RiskTech Forum

SunGard: Why IFRS 9 is A New Chance to Align

Posted: 1 February 2016  |  Author: Marco Seeliger


Under International Financial Reporting Standard 9 Financial Instruments (IFRS 9), a more forward-looking approach to credit loss is set to bring the accounting and risk management functions of banks closer together than ever before. But what does this new regulation mean for your risk management framework as a whole?

Perhaps the most important goal of IFRS 9 is to incorporate assumptions about the future, as well as past events and current conditions, into credit risk management. Using techniques that were formerly restricted to asset liability management (ALM), this will see accounting move from an incurred loss model to an expected loss model.

To manage impairment, IFRS 9 stipulates that banks include a loss allowance in their financial statements that amounts to the expected credit loss (ECL) on their financial assets. This loss allowance must be included from the origination of the asset until it is derecognized. At the heart of the new impairment calculation will stand a model very similar to that used in stress testing, with the same point-in-time probability of default (PDPIT) and loss given default (LGDPIT) parameters. The intention is to calculate expected loss over the next 12 months or the complete lifetime of the loan, and to discount these contributions with a discount factor derived from the loan’s effective yield.

Because PDPIT and LGDPIT reflect current macroeconomic conditions, the calculation must also be adjusted to include future expectations. If the economy is booming and everyone can pay back their debts then PD will be much lower, while in a recession it increases. By changing the risk parameters to boom, bust or somewhere in between, you can estimate and allow for impending impairment.

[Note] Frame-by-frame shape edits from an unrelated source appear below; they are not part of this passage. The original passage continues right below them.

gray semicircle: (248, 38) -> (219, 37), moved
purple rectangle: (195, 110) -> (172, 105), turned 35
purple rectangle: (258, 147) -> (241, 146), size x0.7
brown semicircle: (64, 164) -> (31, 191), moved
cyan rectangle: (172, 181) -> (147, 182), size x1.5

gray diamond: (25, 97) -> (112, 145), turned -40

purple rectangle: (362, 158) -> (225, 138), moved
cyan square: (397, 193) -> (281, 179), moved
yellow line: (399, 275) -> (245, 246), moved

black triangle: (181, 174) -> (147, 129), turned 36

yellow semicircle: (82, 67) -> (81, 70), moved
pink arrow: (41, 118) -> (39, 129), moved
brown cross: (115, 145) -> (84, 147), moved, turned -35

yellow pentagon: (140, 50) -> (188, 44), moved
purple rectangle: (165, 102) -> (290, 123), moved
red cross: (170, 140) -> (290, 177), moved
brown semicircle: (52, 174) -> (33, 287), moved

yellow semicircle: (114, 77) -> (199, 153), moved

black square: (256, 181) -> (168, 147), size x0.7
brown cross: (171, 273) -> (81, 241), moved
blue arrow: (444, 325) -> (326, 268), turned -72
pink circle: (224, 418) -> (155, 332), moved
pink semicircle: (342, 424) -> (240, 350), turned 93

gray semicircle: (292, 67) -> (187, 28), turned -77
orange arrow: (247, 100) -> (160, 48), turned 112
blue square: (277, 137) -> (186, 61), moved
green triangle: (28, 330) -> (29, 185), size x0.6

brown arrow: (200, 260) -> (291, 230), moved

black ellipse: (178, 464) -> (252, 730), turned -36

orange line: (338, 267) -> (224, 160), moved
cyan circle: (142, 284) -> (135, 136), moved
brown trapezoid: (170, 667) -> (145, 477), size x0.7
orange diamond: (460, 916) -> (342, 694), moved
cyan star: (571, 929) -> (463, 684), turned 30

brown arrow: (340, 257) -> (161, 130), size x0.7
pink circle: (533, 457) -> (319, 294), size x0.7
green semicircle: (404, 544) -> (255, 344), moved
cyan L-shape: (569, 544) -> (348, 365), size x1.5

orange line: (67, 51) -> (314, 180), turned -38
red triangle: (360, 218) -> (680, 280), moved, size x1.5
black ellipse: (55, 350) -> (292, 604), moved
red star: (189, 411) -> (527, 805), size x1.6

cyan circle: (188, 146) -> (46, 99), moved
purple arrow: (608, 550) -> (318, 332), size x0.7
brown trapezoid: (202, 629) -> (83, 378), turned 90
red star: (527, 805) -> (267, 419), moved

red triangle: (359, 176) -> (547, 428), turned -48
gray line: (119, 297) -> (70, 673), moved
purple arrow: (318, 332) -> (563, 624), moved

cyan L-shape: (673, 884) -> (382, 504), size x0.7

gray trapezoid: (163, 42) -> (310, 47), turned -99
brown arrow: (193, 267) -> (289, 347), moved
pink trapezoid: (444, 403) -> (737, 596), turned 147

The challenge, of course, is to figure out what your future expectations are, and the level of adjustment required. That depends on the stage you’re currently at in the macroeconomic cycle and relies on variables such as GDP growth, unemployment rates and interest rates.

Under IFRS 9, banks must also calculate exposure at default (EAD) which estimates the amount of outstanding debts at a particular point in time. Typically, EAD is not solely determined by contractual cash flows but also by implicit options such as the right to prepay a loan. As prepayments reduce the principal of a loan sooner than expected, the bank will earn less interest income over the lifetime of the loan. This makes it critical to factor prepayments into EAD calculations – and, from the reverse perspective of credit adjusted ALM, to included expected credit losses in forecasts of net interest income. Here, again, you must also take macroeconomic conditions into consideration, as customers will naturally be more willing and able to prepay loans in a boom phase than a recession.

There is, however, a big difference between a prepayment and a credit default. The former does not reduce the expected cash inflow from a loan but only alters it from a timing perspective. The latter, meanwhile, can either stop cash flow altogether, reduce it significantly or postpone the expected inflow. But if the loan is collateralized, as with a mortgage on a house, then the value of the collateral could actually increase above the amount of the original loan – or, in a recession, fall below it.

So, for ALM purposes, you must consider:

In this new world of risk management, where ALM meets credit risk, consistency is critical for banks. ECL write-off and recovery amounts should not only be incorporated into income simulation but also the calculation of other important risk metrics, from present value to gap profiles, and regulatory requirements for liquidity and capital management. This requires banks to think very differently from before: where risk was previously managed in silos, the same measures must now be applied enterprise wide.

In the coming age of IFRS 9, banks will see more and more interdependencies emerge between their different risk management functions, ALM included, and a growing focus on macroeconomic forecasts. ALM teams in particular could see their tried and tested techniques used in a wider context across their organization. The gap is certainly being bridged between risk management, finance and treasury. But the models, methodologies and macroeconomic assumptions that are applied to risk calculations must also remain constantly aligned, for a complete and accurate picture of risk present and future.